The self-reporting requirements also continue after the contract is awarded, and contractors must file disclosures every six months during the contract’s duration. Importantly, it must include similar disclosures from any subcontractors to the contract.

Contractors are also required to provide all individuals performing work on the contract a notification “concerning the individual’s hours worked, overtime hours, pay, and any additions made to or deductions from pay.” The notification must be provided to employees in each pay period. Contractors will not be required to include hours worked in the notification for employees who are exempt from overtime under FLSA or similar state laws. [ACCA assumes that its contractor members are already doing this and are including these not so new requirements as a simple reminder.]
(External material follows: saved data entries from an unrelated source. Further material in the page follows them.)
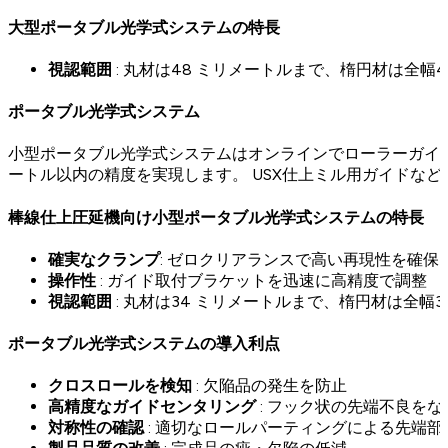
大型ポータブル光学式システムの特長
視認範囲
: 丸材は48 ミリメートルまで、楕円材は全幅
ポータブル光学式システム
小型ポータブル光学式システムはオンラインでローラーガイド
ートル以内の精度を実現します。 USX仕上ミル用ガイドな
棒線仕上圧延機向け小型ポータブル光学式システムの特長
確実なクランプ
: ゼロクリアランスで高い再現性を確保
操作性
: ガイド取付ブラケットを迅速に高精度で調整
視認範囲
: 丸材は34 ミリメートルまで、楕円材は全幅
ポータブル光学式システムの導入利点
クロスロールを検知
: 欠陥品の発生を防止
高精度なガイドセンタリング
: フック状の先端不良を
対称性の確認
: 適切なロールパーティングによる先端部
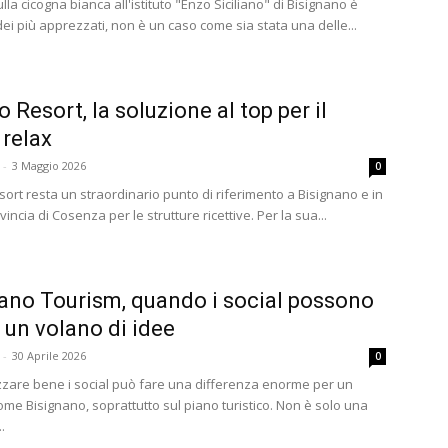
lla cicogna bianca all'istituto "Enzo Siciliano" di Bisignano è
ei più apprezzati, non è un caso come sia stata una delle...
 Resort, la soluzione al top per il
 relax
-
3 Maggio 2026
0
ort resta un straordinario punto di riferimento a Bisignano e in
ovincia di Cosenza per le strutture ricettive. Per la sua...
ano Tourism, quando i social possono
 un volano di idee
-
30 Aprile 2026
0
izzare bene i social può fare una differenza enorme per un
come Bisignano, soprattutto sul piano turistico. Non è solo una
.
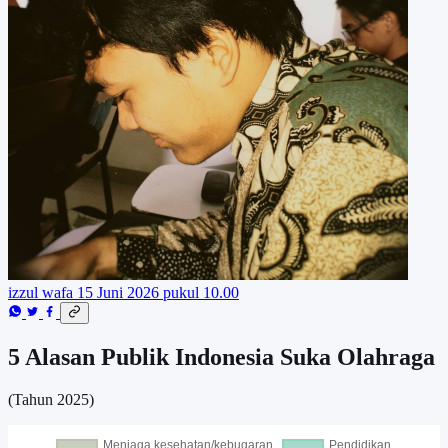
izzul wafa
15 Juni 2026 pukul 10.00
5 Alasan Publik Indonesia Suka Olahraga
(Tahun 2025)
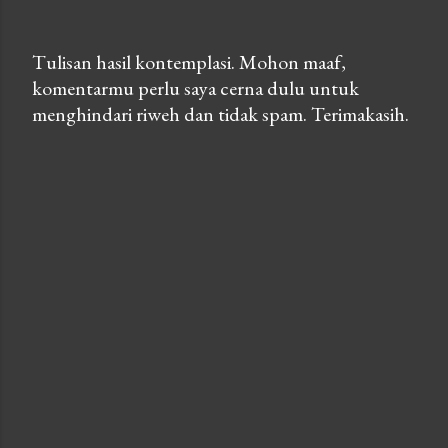
Tulisan hasil kontemplasi. Mohon maaf,
komentarmu perlu saya cerna dulu untuk
P
menghindari riweh dan tidak spam. Terimakasih.
o
s
t
a
C
o
m
m
e
n
t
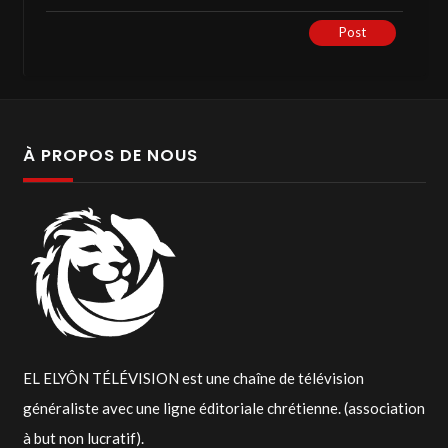
Or instantly with your Google or Facebook
Post
account.
VOUS INSCRIRE OU VOUS CONNECTER /
REGISTER OR LOG IN
À PROPOS DE NOUS
https://elelyon-tv.com/wp-login.php
last modified
1 an ago
EL ELYÔN TÉLÉVISION est une chaîne de télévision
généraliste avec une ligne éditoriale chrétienne. (association
à but non lucratif).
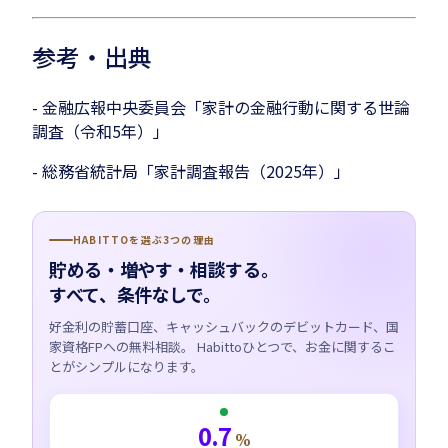
参考・出典
- 金融広報中央委員会「家計の金融行動に関する世論
調査（令和5年）」
- 総務省統計局「家計調査報告（2025年）」
HABITTOを選ぶ3つの理由
貯める・増やす・相談する。
すべて、条件なしで。
好金利の貯蓄口座、キャッシュバックのデビットカード、国
家資格FPへの無料相談。 Habittoひとつで、お金に関するこ
とがシンプルになります。
0.7
%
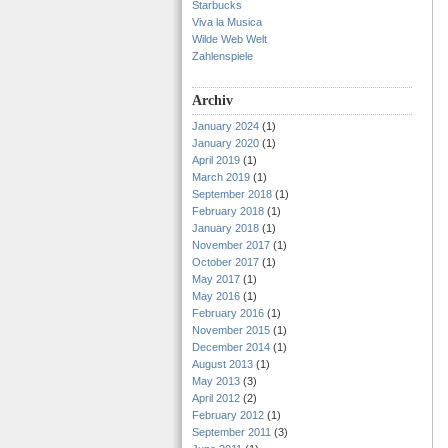
Starbucks
Viva la Musica
Wilde Web Welt
Zahlenspiele
Archiv
January 2024
(1)
January 2020
(1)
April 2019
(1)
March 2019
(1)
September 2018
(1)
February 2018
(1)
January 2018
(1)
November 2017
(1)
October 2017
(1)
May 2017
(1)
May 2016
(1)
February 2016
(1)
November 2015
(1)
December 2014
(1)
August 2013
(1)
May 2013
(3)
April 2012
(2)
February 2012
(1)
September 2011
(3)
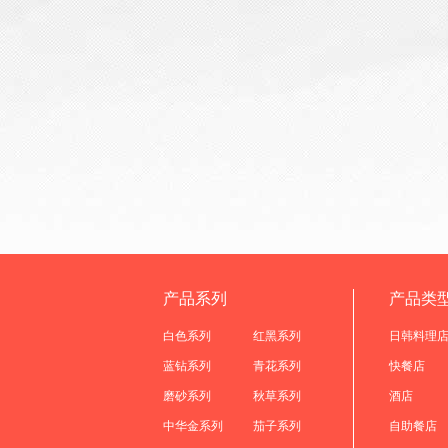
产品系列
产品类
白色系列
红黑系列
日韩料理
蓝钻系列
青花系列
快餐店
磨砂系列
秋草系列
酒店
中华金系列
茄子系列
自助餐店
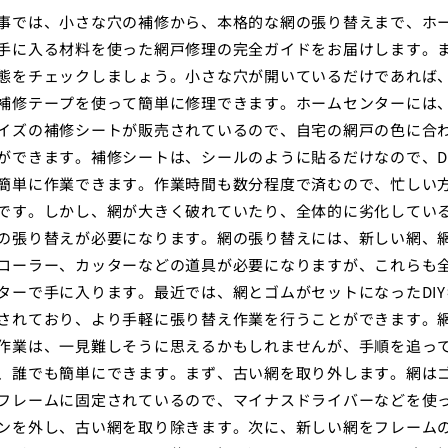
事では、小さな穴の補修から、本格的な網の張り替えまで、ホ
手に入る材料を使った網戸修理の完全ガイドをお届けします。
態をチェックしましょう。小さな穴が開いているだけであれば
補修テープを使って簡単に修理できます。ホームセンターには
イズの補修シートが販売されているので、自宅の網戸の色に合
ができます。補修シートは、シールのように貼るだけなので、DI
簡単に作業できます。作業時間も数分程度で済むので、忙しい
です。しかし、網が大きく破れていたり、全体的に劣化してい
の張り替えが必要になります。網の張り替えには、新しい網、
ローラー、カッターなどの道具が必要になりますが、これらも
ターで手に入ります。最近では、網とゴムがセットになったDIY
されており、より手軽に張り替え作業を行うことができます。
作業は、一見難しそうに思えるかもしれませんが、手順を追っ
、誰でも簡単にできます。まず、古い網を取り外します。網は
フレームに固定されているので、マイナスドライバーなどを使
ンを外し、古い網を取り除きます。次に、新しい網をフレーム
Finally, new under the Fair Pay and Safe Workplace order is a mandate for contracts with an estimated value of $1 million or more, that contractors and subs may no longer require employees or independent contractors to enter into pre-dispute arbitration agreements that cover claims under Title VII of the Civil Rights Act or any tort related to or arising out of sexual assault or sexual harassment. (There are some exceptions to this mandate and contractors should consult the order to determine what these are, including non-application for a contract for commercial items or commercially of-the-shelf items.)

The impact of all the requirements in the order is yet to be seen, but in terms of violations the order states that while a “single violation of law may not necessarily give rise to a determination of lack of responsibility,” the government will likely have the authority to block repeat offenders from receiving contracts.